Una o due proposte per dimezzare e far dimagrire la “casta” dei politici

 

Riporto il testo di un articolo che Mario Pirani ha scritto alcuni mesi fa, uscito sul quotidiano “La Repubblica” il 20 luglio 2011 e che ancora adesso, a vari mesi di distanza, conserva a mio parere tutta la sua stringente attualità e anche una carica di profezia. Nel frattempo è successo un vero terremoto economico e politico: la crisi dell’euro si è fatta più acuta, il governo Berlusconi è caduto, è nato il governo Monti, sono cambiati gli uomini e subito sembra cambiato, come per incanto, il clima. Tre mesi e pochi provvedimenti, sia pure importanti, sembra siano bastati per rimettere in carreggiata un Paese descritto fino a poco tempo fa da tutti come allo sbando, senza guida, destinato a ripetere la tragedia della Grecia. In realtà per vent’anni le promesse si sono sostituite ai programmi, la pratica politica si è commisurata ai tempi delle scadenze elettorali, l’analisi sociale si è ridotta alla lettura dei sondaggi, la demagogia è vissuta in un contesto di irresponsabilità, le coalizioni cosiddette bipolari sono state ostaggio delle rispettive ali massimaliste. Soprattutto il Paese ha visto crescere al suo interno le disuguaglianze economiche al punto di far diventare l’impoverimento del potere d’acquisto dei lavoratori forse la principale causa interna della caduta dei consumi e perciò degli investimenti con effetti recessivi sulla crescita del Pil.

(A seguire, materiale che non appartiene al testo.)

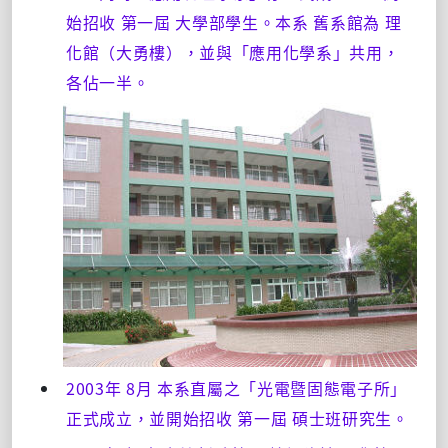
始招收 第一屆 大學部學生。本系 舊系館為 理
化館（大勇樓），並與「應用化學系」共用，
各佔一半。
2003年 8月 本系直屬之「光電暨固態電子所」
正式成立，並開始招收 第一屆 碩士班研究生。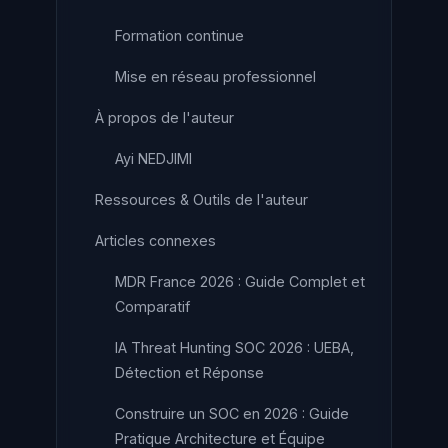
Formation continue
Mise en réseau professionnel
À propos de l'auteur
Ayi NEDJIMI
Ressources & Outils de l'auteur
Articles connexes
MDR France 2026 : Guide Complet et
Comparatif
IA Threat Hunting SOC 2026 : UEBA,
Détection et Réponse
Construire un SOC en 2026 : Guide
Pratique Architecture et Équipe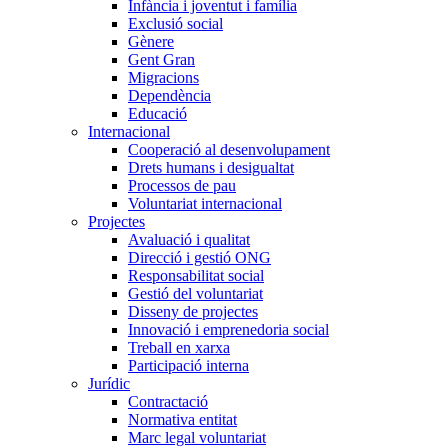
Infància i joventut i família
Exclusió social
Gènere
Gent Gran
Migracions
Dependència
Educació
Internacional
Cooperació al desenvolupament
Drets humans i desigualtat
Processos de pau
Voluntariat internacional
Projectes
Avaluació i qualitat
Direcció i gestió ONG
Responsabilitat social
Gestió del voluntariat
Disseny de projectes
Innovació i emprenedoria social
Treball en xarxa
Participació interna
Jurídic
Contractació
Normativa entitat
Marc legal voluntariat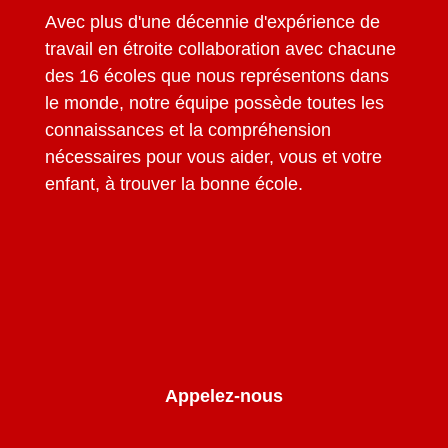
Avec plus d'une décennie d'expérience de
travail en étroite collaboration avec chacune
des 16 écoles que nous représentons dans
le monde, notre équipe possède toutes les
connaissances et la compréhension
nécessaires pour vous aider, vous et votre
enfant, à trouver la bonne école.
Appelez-nous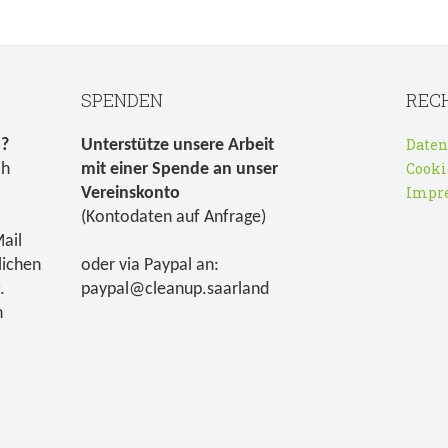
SPENDEN
REC
Daten
n?
Unterstütze unsere Arbeit
Cooki
ch
mit einer Spende an unser
Impr
Vereinskonto
(Kontodaten auf Anfrage)
ail
lichen
oder via Paypal an:
.
paypal@cleanup.saarland
h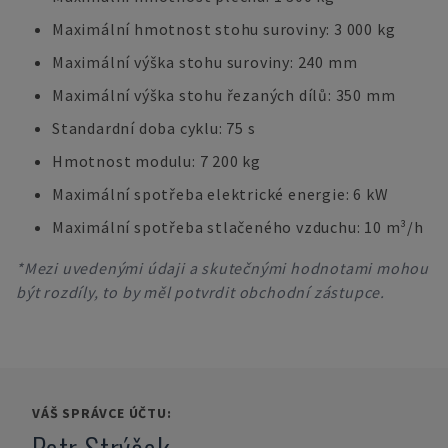
Maximální hmotnost stohu suroviny: 3 000 kg
Maximální výška stohu suroviny: 240 mm
Maximální výška stohu řezaných dílů: 350 mm
Standardní doba cyklu: 75 s
Hmotnost modulu: 7 200 kg
Maximální spotřeba elektrické energie: 6 kW
Maximální spotřeba stlačeného vzduchu: 10 m³/h
*Mezi uvedenými údaji a skutečnými hodnotami mohou
být rozdíly, to by měl potvrdit obchodní zástupce.
VÁŠ SPRÁVCE ÚČTU:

Ma il buon governo non significa una nuova Italia. “Todo cambia, poco cambia”. Intanto è opportuno far rilevare che il cavaliere Berlusconi è stato fatto cadere soprattutto dalla classe dirigente del Partito Popolare europeo (Merkel e Sarkozy in testa), come se la destra europea avvertisse che il populismo becero e peronista dell’alleanza tra Pdl e Lega stava pericolosamente minando le sue prospettive di dominio del continente, con la contraddizione che sta dividendo l’eurozona tra una politica di rigore nord-europea e politiche nazionali mediterranee lassiste. D’altra parte come non avvertire che l’alto tasso di illegalità diffusa ( in un Paese come il nostro che ha rischiato di cadere nella rassegnazione e nel qualunquismo) è stato indubbiamente favorito dal mondo politico, con una sorta di evoluzione della sottocultura criminale dei gruppi dominanti, e che ha trovato terreno di coltura in un sistema statuale arcaico e inefficiente, mai seriamente riformato? Come non scandalizzarsi nel constatare che non tutti i politici ma molti, e troppi, si sono convinti che la carriera politica sia il lasciapassare che alcuni cittadini concedono a pochi altri per rubare a man bassa, per recuperare e aumentare i propri privilegi visibili e soprattutto garantirsi la libertà di furto? La meritoria denuncia dei privilegi della casta politica, che ha avuto anche una buona eco nei giornali, non sembra avere ottenuto finora risultati significativi. Trasformare i dirigenti politici, parlamentari o con incarichi negli Enti locali, in uomini e donne ricolmi di privilegi produce inevitabilmente una tentazione alla quale è difficile sottrarsi: un attaccamento eccessivo e impropriamente motivato a quella carica, orientata verso chi nel partito di appartenenza detiene la chiave del prolungamento dei benefici goduti, a scapito di un analogo e ben più forte rapporto con i cittadini elettori. Il “Porcellum”, che demanda la candidatura alle gerarchie di partito, chiude il cerchio inesorabilmente. Lo schema è semplicissimo: se obbedisci ti premio e aumento il tuo desiderio di continuare ad essere premiato.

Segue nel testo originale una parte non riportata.